Records from a dataset
--- --- ---

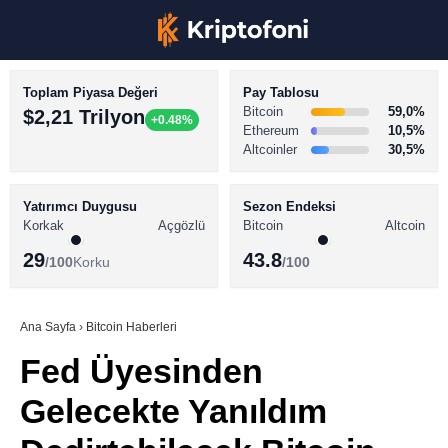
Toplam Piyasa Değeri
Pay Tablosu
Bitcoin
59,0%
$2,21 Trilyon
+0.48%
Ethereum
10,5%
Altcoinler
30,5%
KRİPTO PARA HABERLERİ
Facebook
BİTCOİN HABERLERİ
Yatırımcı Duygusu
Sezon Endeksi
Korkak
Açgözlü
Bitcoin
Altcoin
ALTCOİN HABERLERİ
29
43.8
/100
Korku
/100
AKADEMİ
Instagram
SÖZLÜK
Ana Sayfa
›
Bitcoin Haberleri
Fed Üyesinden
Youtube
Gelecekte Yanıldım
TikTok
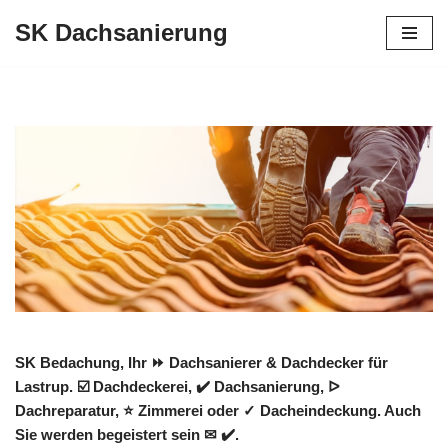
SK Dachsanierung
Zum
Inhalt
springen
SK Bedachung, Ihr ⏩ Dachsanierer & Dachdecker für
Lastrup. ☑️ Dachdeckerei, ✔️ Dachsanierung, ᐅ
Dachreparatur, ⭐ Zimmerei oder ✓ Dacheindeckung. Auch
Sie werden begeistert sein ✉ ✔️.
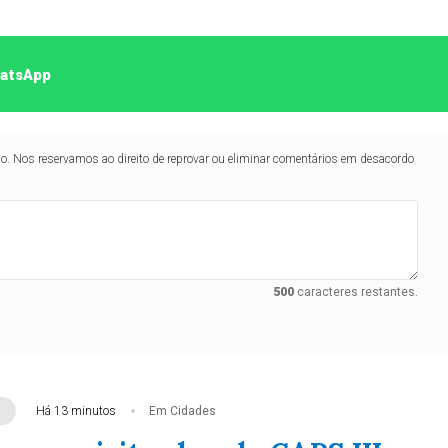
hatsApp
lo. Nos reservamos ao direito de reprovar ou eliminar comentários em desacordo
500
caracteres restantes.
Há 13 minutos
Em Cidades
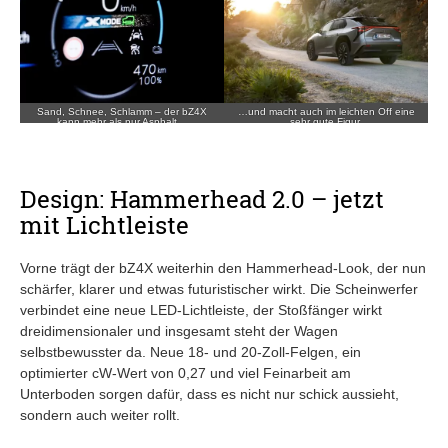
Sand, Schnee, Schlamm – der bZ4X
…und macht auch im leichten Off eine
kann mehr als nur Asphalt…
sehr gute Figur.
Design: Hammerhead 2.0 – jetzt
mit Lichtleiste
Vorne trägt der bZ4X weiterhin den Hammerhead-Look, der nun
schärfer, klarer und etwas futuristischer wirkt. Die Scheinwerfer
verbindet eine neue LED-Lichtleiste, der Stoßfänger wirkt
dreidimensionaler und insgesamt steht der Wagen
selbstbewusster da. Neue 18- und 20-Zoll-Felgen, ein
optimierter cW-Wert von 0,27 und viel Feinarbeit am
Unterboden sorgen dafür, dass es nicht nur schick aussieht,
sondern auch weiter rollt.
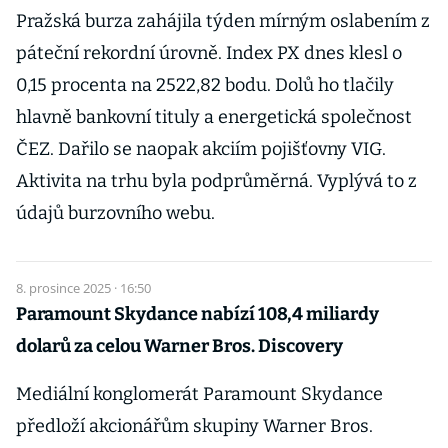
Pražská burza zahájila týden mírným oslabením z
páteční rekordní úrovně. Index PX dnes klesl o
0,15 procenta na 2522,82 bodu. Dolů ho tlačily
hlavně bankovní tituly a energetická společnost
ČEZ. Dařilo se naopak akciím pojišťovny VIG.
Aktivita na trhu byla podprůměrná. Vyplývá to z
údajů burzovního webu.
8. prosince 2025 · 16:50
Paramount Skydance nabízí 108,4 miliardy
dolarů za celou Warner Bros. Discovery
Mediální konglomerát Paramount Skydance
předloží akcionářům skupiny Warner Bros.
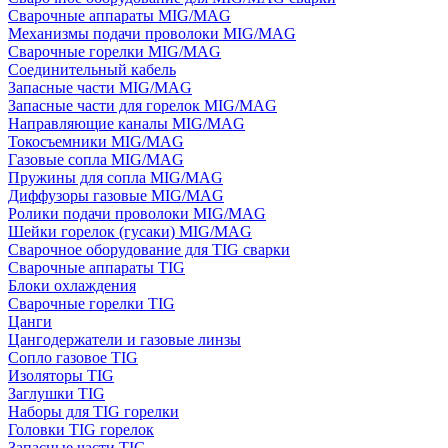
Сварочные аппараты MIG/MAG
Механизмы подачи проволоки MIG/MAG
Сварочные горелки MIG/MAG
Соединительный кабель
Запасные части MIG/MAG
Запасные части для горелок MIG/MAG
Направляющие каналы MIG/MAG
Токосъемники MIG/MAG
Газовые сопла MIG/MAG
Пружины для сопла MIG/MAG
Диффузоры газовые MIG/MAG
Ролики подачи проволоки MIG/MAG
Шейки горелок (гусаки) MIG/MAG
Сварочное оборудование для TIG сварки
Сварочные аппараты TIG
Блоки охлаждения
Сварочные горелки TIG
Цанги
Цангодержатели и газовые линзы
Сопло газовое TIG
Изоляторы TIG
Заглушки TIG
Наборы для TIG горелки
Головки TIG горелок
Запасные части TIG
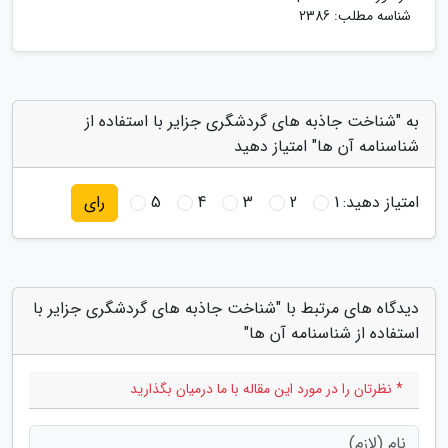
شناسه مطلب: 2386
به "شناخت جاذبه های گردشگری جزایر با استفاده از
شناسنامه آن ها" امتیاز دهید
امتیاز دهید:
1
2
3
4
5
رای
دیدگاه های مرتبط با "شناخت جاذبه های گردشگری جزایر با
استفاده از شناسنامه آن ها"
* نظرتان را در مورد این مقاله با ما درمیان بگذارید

--- --- ---

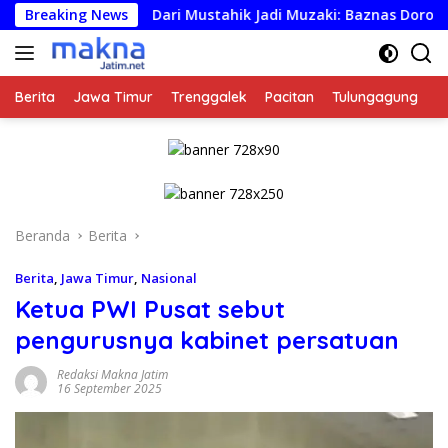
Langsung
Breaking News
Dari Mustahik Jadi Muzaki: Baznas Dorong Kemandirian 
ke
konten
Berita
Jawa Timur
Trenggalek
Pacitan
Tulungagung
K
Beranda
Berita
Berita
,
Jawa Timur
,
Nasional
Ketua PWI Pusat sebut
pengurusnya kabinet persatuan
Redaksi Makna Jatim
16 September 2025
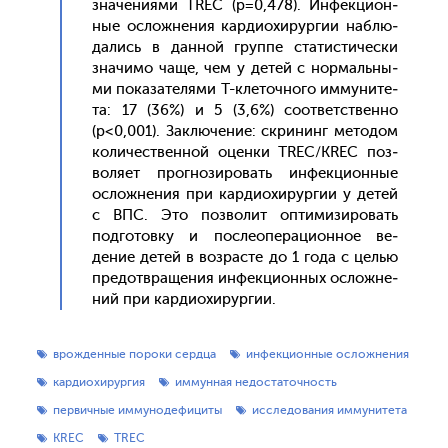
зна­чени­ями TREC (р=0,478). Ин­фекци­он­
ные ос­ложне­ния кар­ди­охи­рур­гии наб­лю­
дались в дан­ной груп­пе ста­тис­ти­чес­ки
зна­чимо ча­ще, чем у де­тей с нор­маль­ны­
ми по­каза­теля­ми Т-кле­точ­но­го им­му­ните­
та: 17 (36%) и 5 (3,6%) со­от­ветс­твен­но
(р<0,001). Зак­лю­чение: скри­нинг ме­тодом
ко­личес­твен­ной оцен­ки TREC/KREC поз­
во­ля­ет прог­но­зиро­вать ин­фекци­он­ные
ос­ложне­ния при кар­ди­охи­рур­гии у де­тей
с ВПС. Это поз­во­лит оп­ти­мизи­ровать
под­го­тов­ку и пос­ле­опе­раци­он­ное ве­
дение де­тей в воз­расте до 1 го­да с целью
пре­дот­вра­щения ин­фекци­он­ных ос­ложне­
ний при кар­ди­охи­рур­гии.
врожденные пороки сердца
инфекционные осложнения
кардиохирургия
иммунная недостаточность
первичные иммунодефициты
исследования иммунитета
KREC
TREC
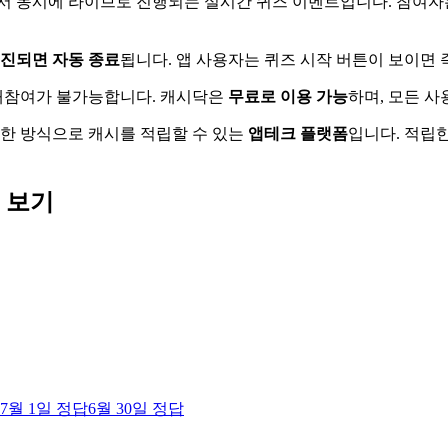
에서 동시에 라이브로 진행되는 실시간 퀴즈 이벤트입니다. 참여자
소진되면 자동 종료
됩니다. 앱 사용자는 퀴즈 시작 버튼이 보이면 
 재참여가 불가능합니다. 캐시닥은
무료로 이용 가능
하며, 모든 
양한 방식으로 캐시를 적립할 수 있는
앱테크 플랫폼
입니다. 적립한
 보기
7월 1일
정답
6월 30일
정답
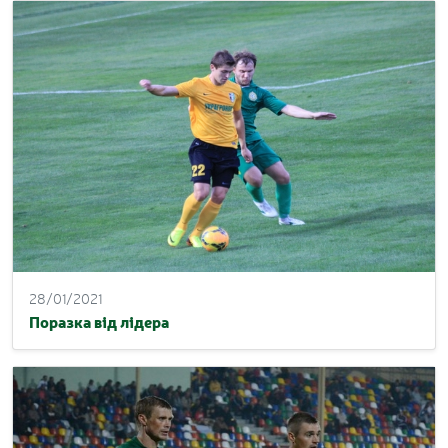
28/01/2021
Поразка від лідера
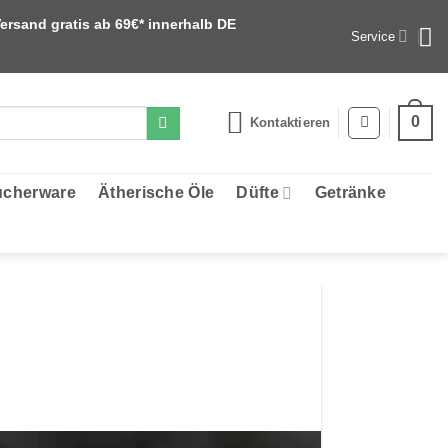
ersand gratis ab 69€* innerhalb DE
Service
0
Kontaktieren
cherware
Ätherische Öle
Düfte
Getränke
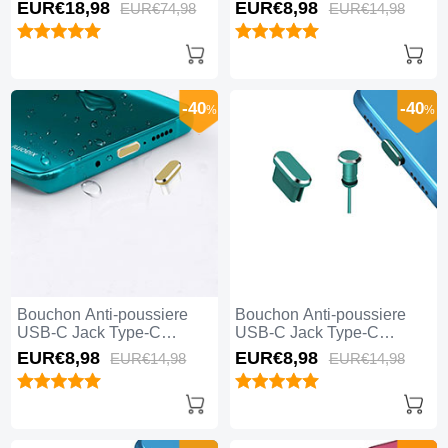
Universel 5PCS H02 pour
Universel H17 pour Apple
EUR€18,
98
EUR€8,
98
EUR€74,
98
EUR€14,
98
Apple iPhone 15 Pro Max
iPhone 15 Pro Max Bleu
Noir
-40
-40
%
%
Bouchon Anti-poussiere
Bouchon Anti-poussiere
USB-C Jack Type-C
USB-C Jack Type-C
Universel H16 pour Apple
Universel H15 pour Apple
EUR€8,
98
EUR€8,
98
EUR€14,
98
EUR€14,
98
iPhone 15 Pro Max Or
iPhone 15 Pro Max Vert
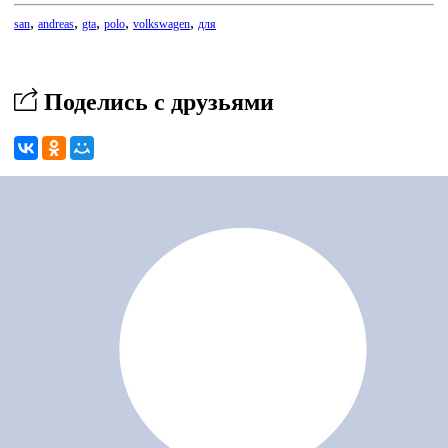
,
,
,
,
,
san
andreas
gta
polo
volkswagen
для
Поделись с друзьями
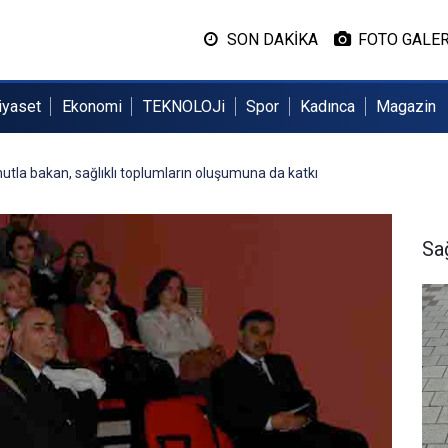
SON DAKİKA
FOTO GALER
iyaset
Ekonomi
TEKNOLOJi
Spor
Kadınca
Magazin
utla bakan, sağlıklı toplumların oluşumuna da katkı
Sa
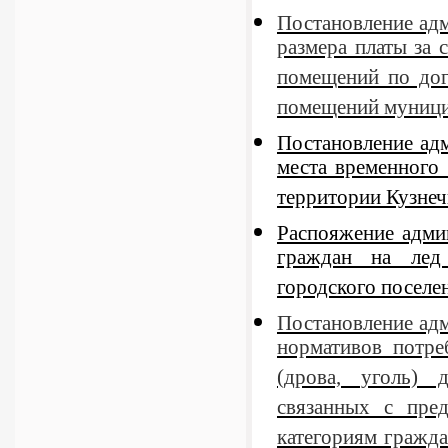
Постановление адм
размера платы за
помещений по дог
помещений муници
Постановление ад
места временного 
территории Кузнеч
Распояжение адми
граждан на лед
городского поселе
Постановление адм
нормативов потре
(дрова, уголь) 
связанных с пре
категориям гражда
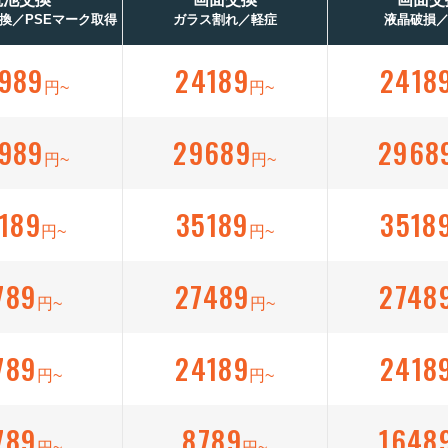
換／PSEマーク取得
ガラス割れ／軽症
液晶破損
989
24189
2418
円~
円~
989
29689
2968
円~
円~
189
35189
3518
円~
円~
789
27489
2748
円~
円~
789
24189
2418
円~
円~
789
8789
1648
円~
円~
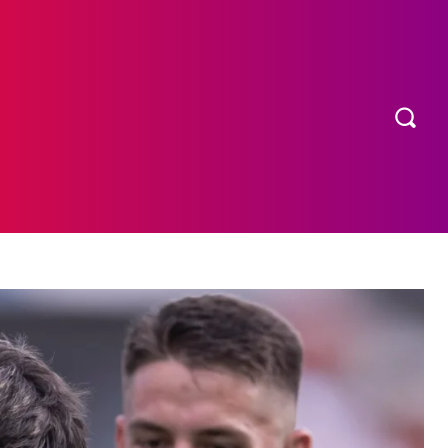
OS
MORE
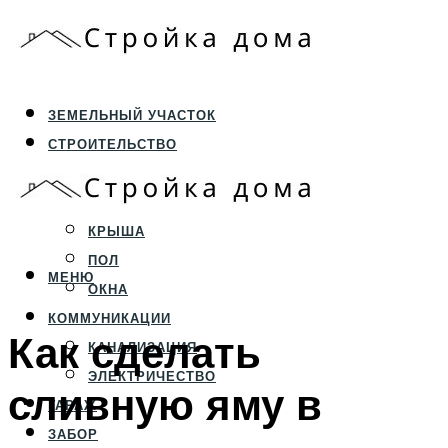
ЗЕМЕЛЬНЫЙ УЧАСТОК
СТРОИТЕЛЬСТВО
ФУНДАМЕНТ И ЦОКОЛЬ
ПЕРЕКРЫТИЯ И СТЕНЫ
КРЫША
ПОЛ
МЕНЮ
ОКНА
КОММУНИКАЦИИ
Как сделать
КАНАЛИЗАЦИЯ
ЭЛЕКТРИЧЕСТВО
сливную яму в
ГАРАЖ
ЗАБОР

--- --- ---

Where does the word "جاذبه" occur in the data? Copy every line that has it.

* [Response below]:
به "شناخت جاذبه های گردشگری جزایر با استفاده از
دیدگاه های مرتبط با "شناخت جاذبه های گردشگری جزایر با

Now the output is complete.